Sent from my TBolt ... For a limited time only


----------



## Mustang302LX (Jun 28, 2011)

Rythmyc said:


> Incorrect, they extended on purchases AFTER the 14th. Mine was bought on the 11th, not to mention they would just extend until January if it were the case. There's more to it, but I won't go into details here.


Please go into further detail.

Sent from my Thunderbolt running CyanogenMod7 using RootzWiki Forums.


----------



## GatorsUF (Oct 14, 2011)

Rythmyc said:


> Incorrect, they extended on purchases AFTER the 14th. Mine was bought on the 11th, not to mention they would just extend until January if it were the case. There's more to it, but I won't go into details here.


Why not go into details? Lets hear it.


----------



## ma_usmc (Nov 5, 2011)

Sorry but even Dec 8 seems a bit tentative.

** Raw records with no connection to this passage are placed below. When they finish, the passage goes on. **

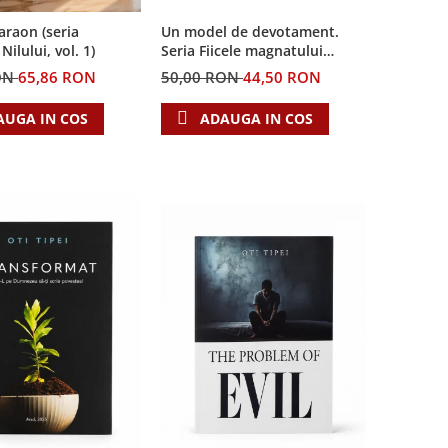
Un model de devotament.
Faraon (seria
Seria Fiicele magnatului
ilului, vol. 1)
forestier 3
50,00 RON
44,50 RON
ON
65,86 RON
ADAUGA IN COS
AUGA IN COS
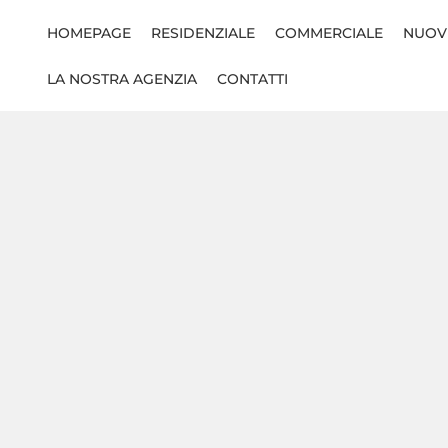
HOMEPAGE
RESIDENZIALE
COMMERCIALE
NUOV
LA NOSTRA AGENZIA
CONTATTI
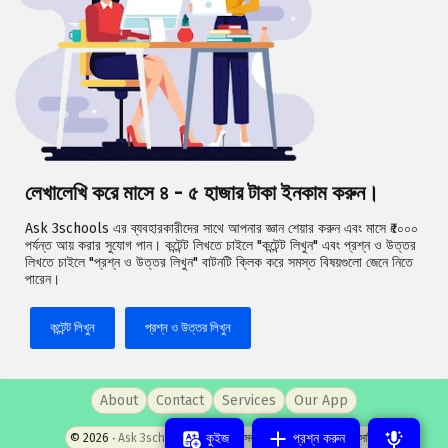
লেখালেখি করে মাসে ৪ - ৫ হাজার টাকা ইনকাম করুন।
Ask 3schools এর ব্যবহারকারীদের সাথে আপনার জ্ঞান শেয়ার করুন এবং মাসে ₹৫০০০
পর্যন্ত আয় করার সুযোগ পান। কন্টেন্ট লিখতে চাইলে "কন্টেন্ট লিখুন" এবং প্রশ্ন ও উত্তর
লিখতে চাইলে "প্রশ্ন ও উত্তর লিখুন" বাটনটি ক্লিক করে সমস্ত বিষয়গুলো জেনে নিতে
পারেন।
কন্টেন্ট লিখুন
প্রশ্ন ও উত্তর লিখুন
About
Contact
Services
Our App
কুইজ
প্রশ্ন করুন
© 2026 ‧
Ask 3schools
- পশ্চিমবঙ্গের সবচেয়ে জনপ্রিয় প্রশ্নোত্তর সাইট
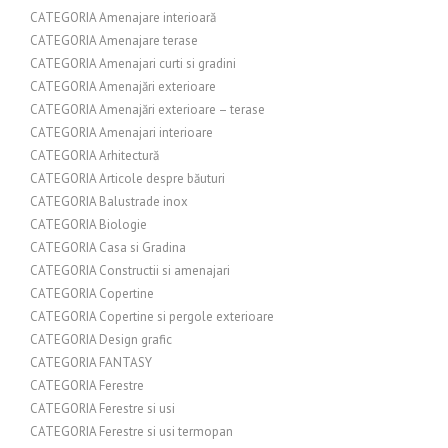
CATEGORIA Amenajare interioară
CATEGORIA Amenajare terase
CATEGORIA Amenajari curti si gradini
CATEGORIA Amenajări exterioare
CATEGORIA Amenajări exterioare – terase
CATEGORIA Amenajari interioare
CATEGORIA Arhitectură
CATEGORIA Articole despre băuturi
CATEGORIA Balustrade inox
CATEGORIA Biologie
CATEGORIA Casa si Gradina
CATEGORIA Constructii si amenajari
CATEGORIA Copertine
CATEGORIA Copertine si pergole exterioare
CATEGORIA Design grafic
CATEGORIA FANTASY
CATEGORIA Ferestre
CATEGORIA Ferestre si usi
CATEGORIA Ferestre si usi termopan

Sent from my Droid using Tapatalk


----------



## Rythmyc (Jul 23, 2011)

Since you're so set on it coming out later, don't get it until then. Not my problem. Just giving a bit of info I got. Don't like it, ignore it. Enough said.


----------



## Mustang302LX (Jun 28, 2011)

Rythmyc said:


> Since you're so set on it coming out later, don't get it until then. Not my problem. Just giving a bit of info I got. Don't like it, ignore it. Enough said.

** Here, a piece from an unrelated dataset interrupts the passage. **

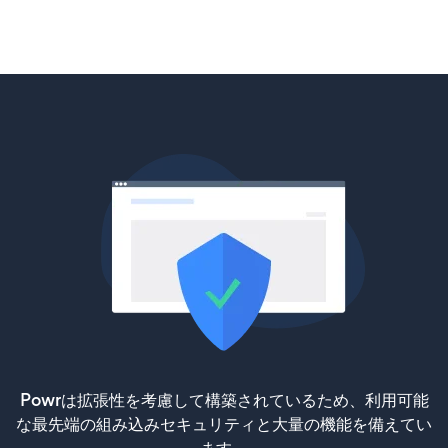
Powrは拡張性を考慮して構築されているため、利用可能
な最先端の組み込みセキュリティと大量の機能を備えてい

If it comes out in November (not pre-orders) I'll be shocked beyond belief. All signs seem to be pointing to December.


----------



## bond32 (Jul 14, 2011)

I would love to know how you managed to convince them to extend your return. I asked them the same and they were not budging.

I just ended out returning the razr, hanging on to the OG droid till it is finally released.


----------



## Eazy (Jul 24, 2011)

Mustang302LX said:


> If it comes out in November (not pre-orders) I'll be shocked beyond belief. All signs seem to be pointing to December.

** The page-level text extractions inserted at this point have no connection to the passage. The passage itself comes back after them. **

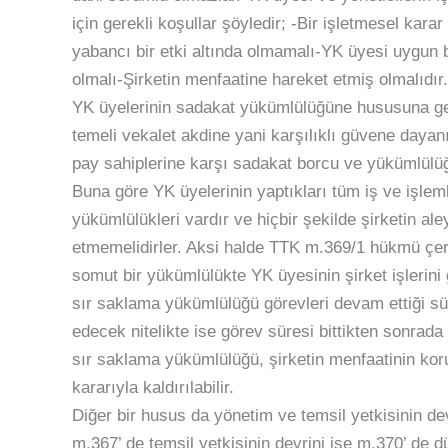
için gerekli koşullar şöyledir; -Bir işletmesel kara
yabancı bir etki altında olmamalı-YK üyesi uygun bi
olmalı-Şirketin menfaatine hareket etmiş olmalıdır.
YK üyelerinin sadakat yükümlülüğüne hususuna gelin
temeli vekalet akdine yani karşılıklı güvene dayan
pay sahiplerine karşı sadakat borcu ve yükümlülüğ
Buna göre YK üyelerinin yaptıkları tüm iş ve işlem
yükümlülükleri vardır ve hiçbir şekilde şirketin a
etmemelidirler. Aksi halde TTK m.369/1 hükmü çe
somut bir yükümlülükte YK üyesinin şirket işlerini
sır saklama yükümlülüğü görevleri devam ettiği sür
edecek nitelikte ise görev süresi bittikten sonrada
sır saklama yükümlülüğü, şirketin menfaatinin k
kararıyla kaldırılabilir.
Diğer bir husus da yönetim ve temsil yetkisinin de
m.367’ de temsil yetkisinin devrini ise m.370’ de d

If I does come out sooner Santa can skip my house this year.


----------



## kbucksot (Oct 27, 2011)

Doesn't matter when I just want to know a definite answers... Dann vzw

Sent from my Froid Charge running Infinity using RootzWiki Forums


----------



## Mustang302LX (Jun 28, 2011)

jkbucksot said:


> Doesn't matter when I just want to know a definite answers... Dann vzw
> 
> Sent from my Froid Charge running Infinity using RootzWiki Forums


+10000000 to that!!

Sent from my Thunderbolt running CyanogenMod7 using RootzWiki Forums.


----------



## Dem389 (Jun 19, 2011)

Rythmyc said:


> Incorrect, they extended on purchases AFTER the 14th. Mine was bought on the 11th, not to mention they would just extend until January if it were the case. There's more to it, but I won't go into details here.


Feel free to PM me and give me the info... I'll go into details on your behalf..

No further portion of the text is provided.